The Supreme Court today agreed to hear matters concerning the constitutional validity of the abrogation of Article 370 after Dussehra. Yesterday, it reserved its judgement on a batch of petitions challenging the Karnataka High Court’s judgement upholding the ban on wearing the hijab in classrooms. The apex court concluded a marathon hearing spread over 10 days. A bench comprising Justice Hemant Gupta and Justice Sudhanshu Dhulia heard arguments of the Karnataka government and a collective of college teachers. Justice Gupta is to retire on October 16, so a judgement should come before that.
Sedition cases have spiked in Andhra Pradesh. Chief Minister Jagan Mohan Reddy seems to be taking a leaf out of UP CM Adityanath’s playbook for quelling critics by using the sedition law.
BCCI president Sourav Ganguly has said the ICC chairmanship is “not in my hands”, playing down strong speculation that the former India captain could head to Dubai. In July, the International Cricket Council (ICC) Board approved the process to elect the next chairman of the world body in November. With Greg Barclay stepping down this year, the election will be decided by a simple majority for a two-year term from December 1, 2022, to November 30, 2024. Ganguly’s name was doing the rounds since then.
The Stanford Internet Observatory detected a pro-Indian Army covert influence operation in Kashmir on Twitter. Twitter suspended a network of 1,198 accounts, which tweeted about India and Pakistan, for violating their Platform Manipulation and Spam Policy and said that the presumptive country of origin was India. Tweets praised the Indian Army’s military successes in Kashmir and criticised the forces of China and Pakistan. Two accounts targeted specific individuals who were perceived as enemies of the Indian government. The report also notes that the content of the Twitter network is consistent with the Chinar Corps’ objectives, and that the official Chinar Corps Twitter account is one of the most mentioned or retweeted accounts in the network.
India has reacted sharply to the “so-called Khalistan referendum” of 100,000 persons in Canada, saying that it is “deeply objectionable” that such a “politically motivated” activity by extremist elements was allowed to take place in a friendly country. External Affairs Ministry spokesman Arindam Bagchi said India had taken up the matter with the Canadian authorities through diplomatic channels.
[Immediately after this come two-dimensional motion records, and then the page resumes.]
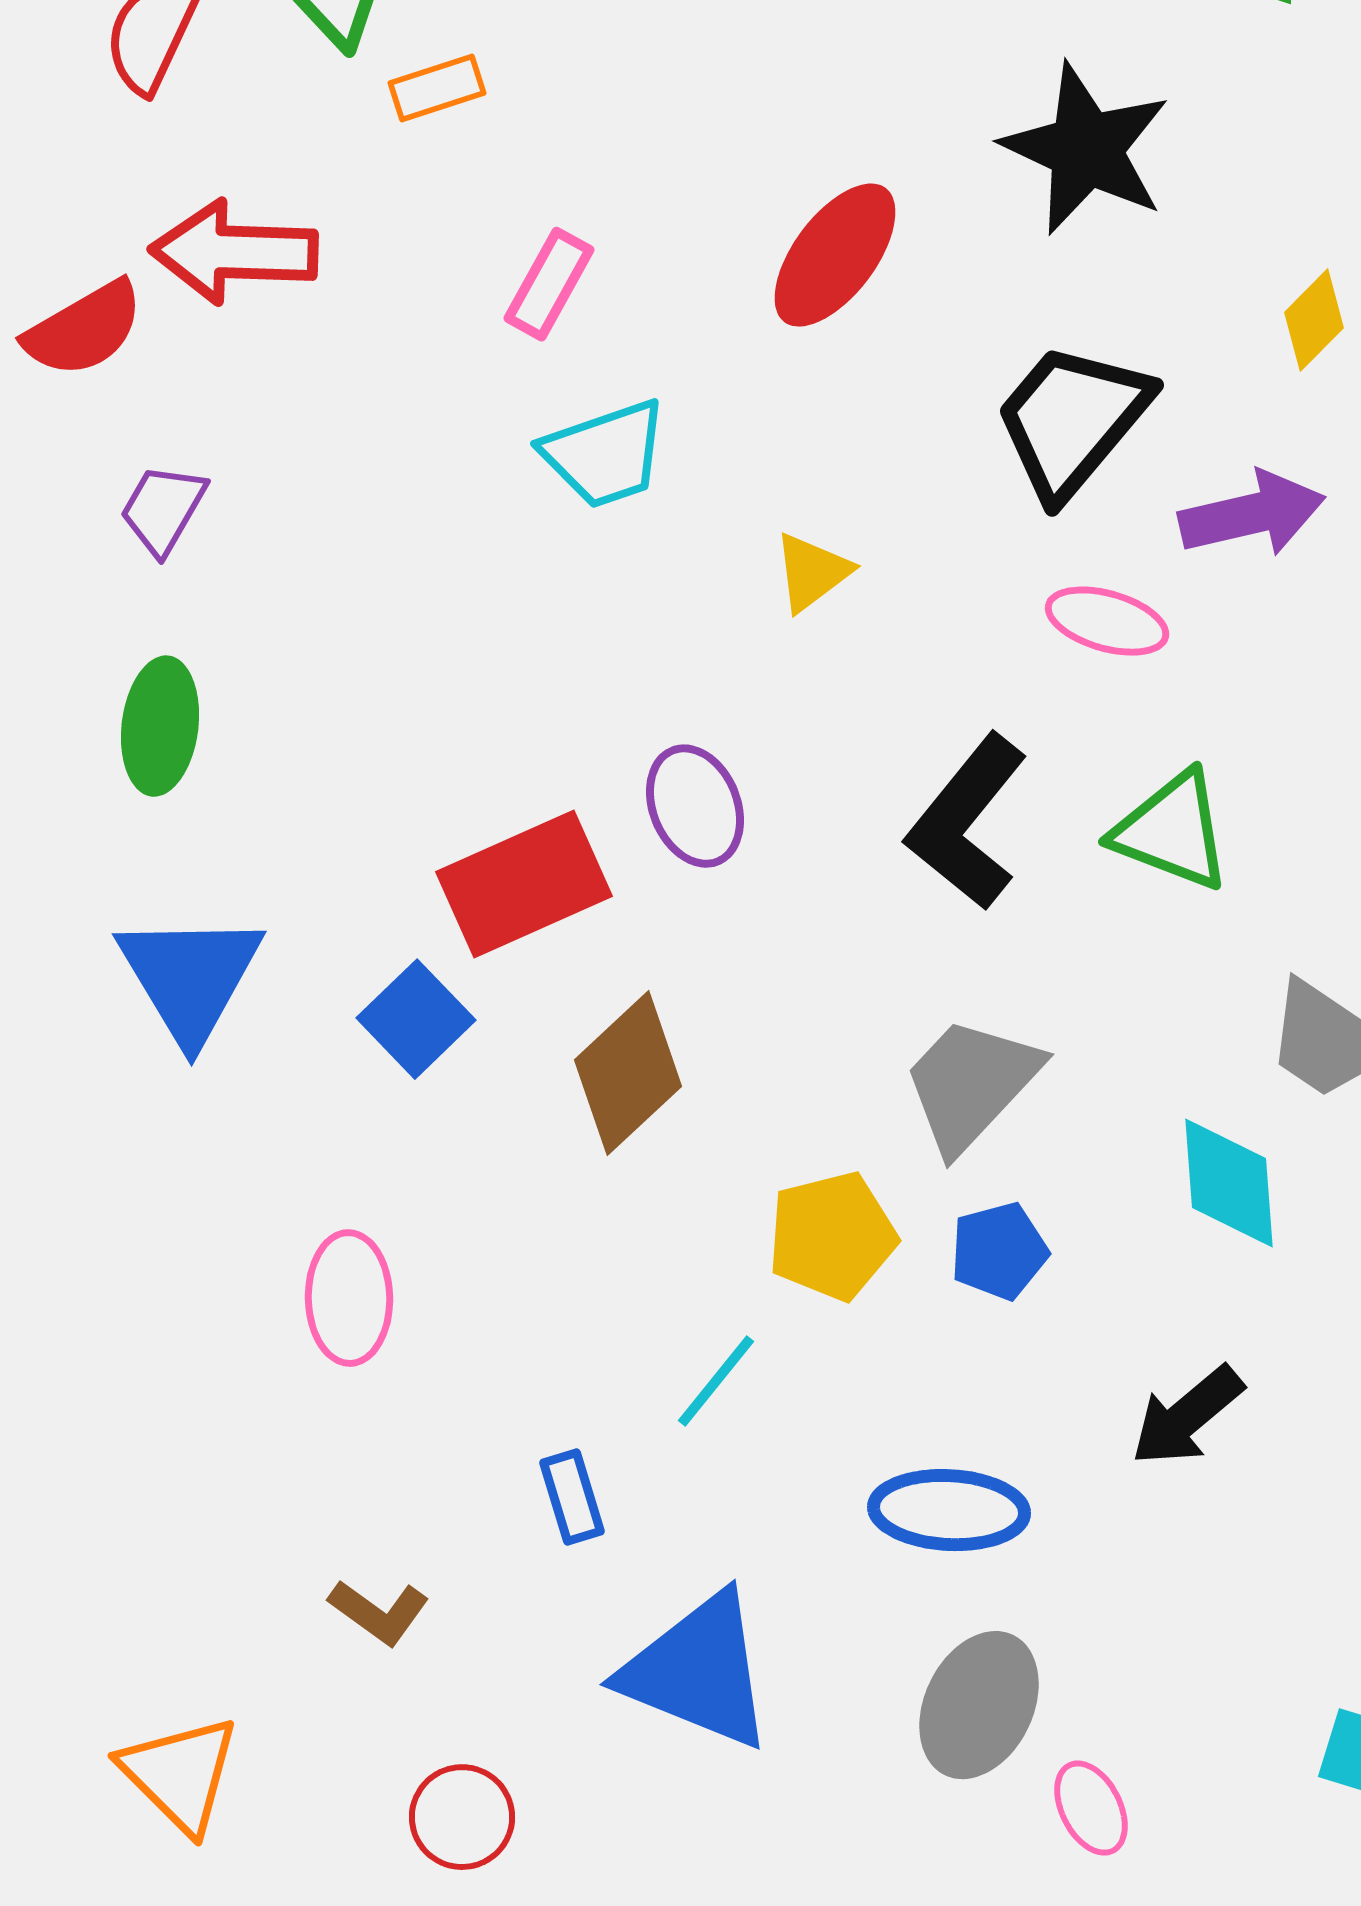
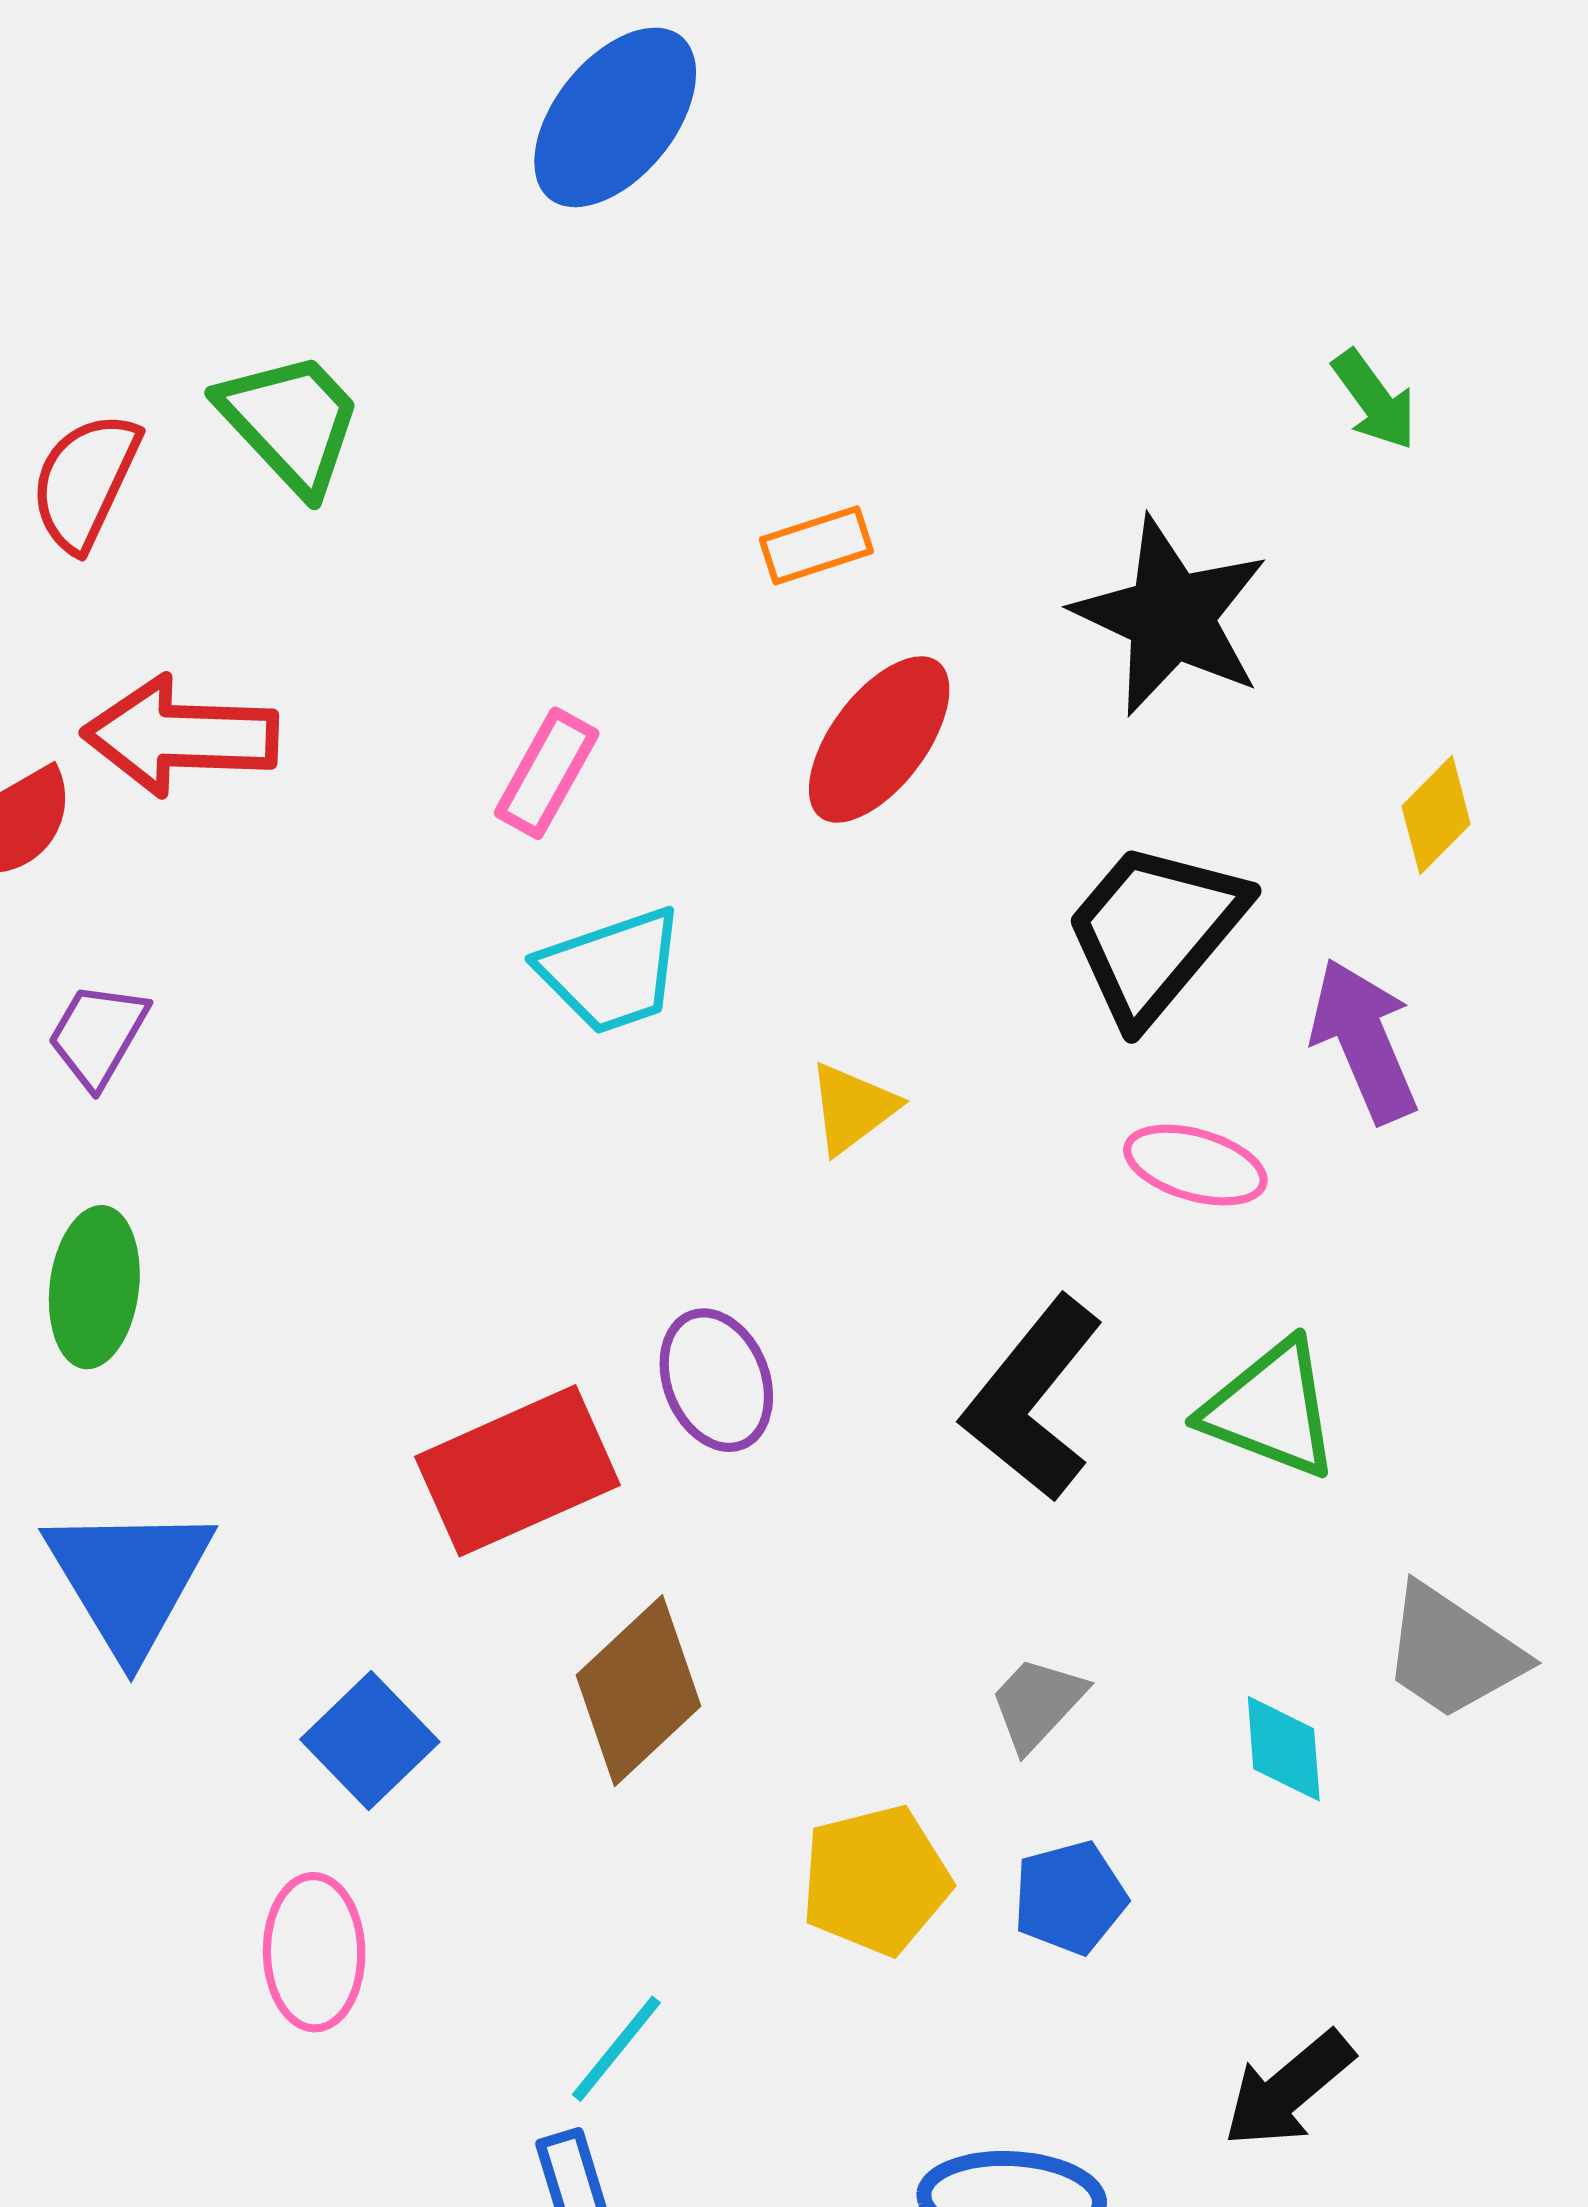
orange rectangle: (437, 88) -> (816, 545), moved
purple arrow: (1252, 514) -> (1364, 1041), turned -100
blue square: (416, 1019) -> (370, 1741), moved
gray trapezoid: (971, 1084) -> (1037, 1703), size x0.6
cyan diamond: (1229, 1183) -> (1284, 1749), moved, size x0.7
cyan line: (716, 1381) -> (616, 2049), moved

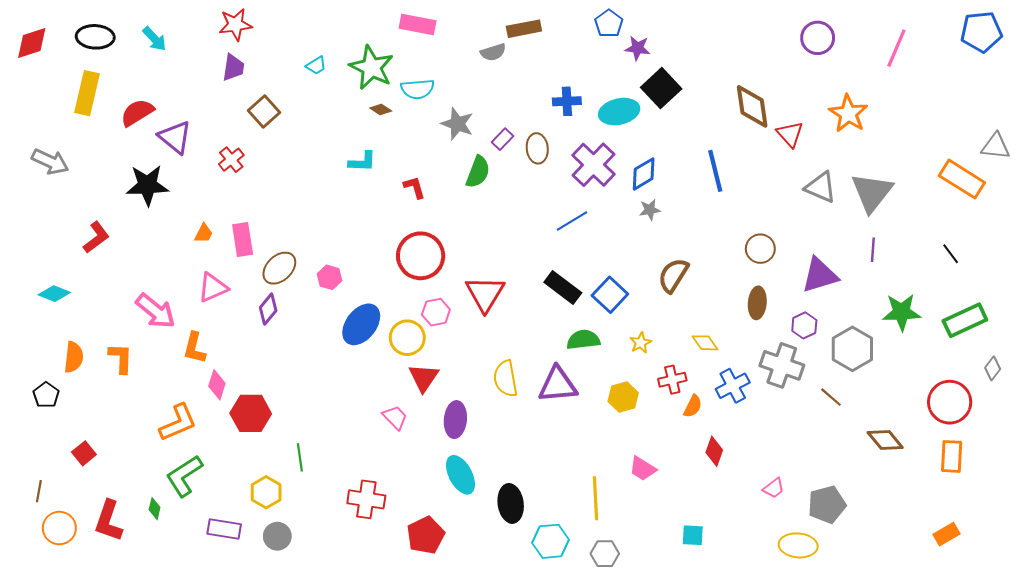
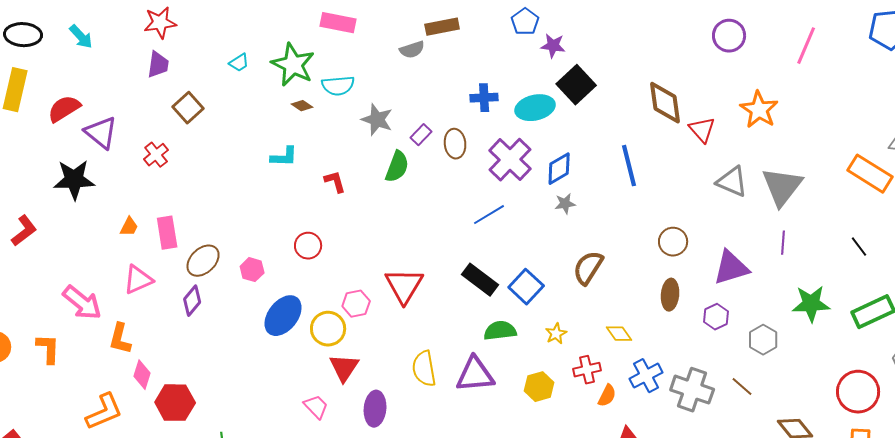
red circle: (421, 256) -> (308, 246), moved, size x0.6
gray hexagon: (852, 349) -> (763, 340), size x0.7
gray cross: (782, 365) -> (692, 390), moved

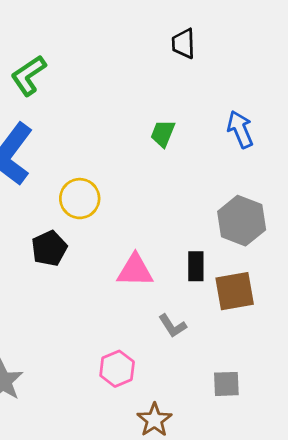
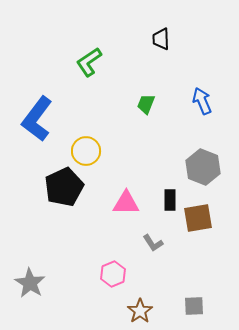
green L-shape: (29, 75) -> (89, 62), moved
black pentagon: (49, 248) -> (64, 187), size x1.5
gray square: (226, 384) -> (194, 306), moved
The rupee tanked 90 paise to close at all-time low of 80.86 against US dollar. The rupee ranked among the worst performers amid emerging market currencies yesterday, faring worse than 14 others. In the debt market, India’s richest man is trailing behind the rest of the economy. Adani Ports’ dollar bonds have dropped more than Indian peers’ on concern about the group’s debt, and its notes due in August 2027 fell to an all-time low this week, Bloomberg-compiled prices show. Bonds of group companies including Adani Green Energy Ltd and Adani Transmission Step-One Ltd also mostly lagged behind the broader Indian market.
The Federation of Indian Chambers of Commerce & Industry (FICCI) says that illicit trade of commodities in five important sectors including the FMCG, mobile phone, cigarette and alcohol industries cost the exchequer Rs 58,521 crore in taxes in 2019-20. The size of the illicit markets was over Rs 2.60 lakh crore for the 2019-20 fiscal year. The FMCG sector accounts for 75% of illicit trade in the overall value of products in the five core industries.
While hearing the EWS reservation matter, Chief Justice of India UU Lalit observed that economic backwardness may be temporary and require affirmative action fixes rather than quotas. The hearing will continue. Follow here.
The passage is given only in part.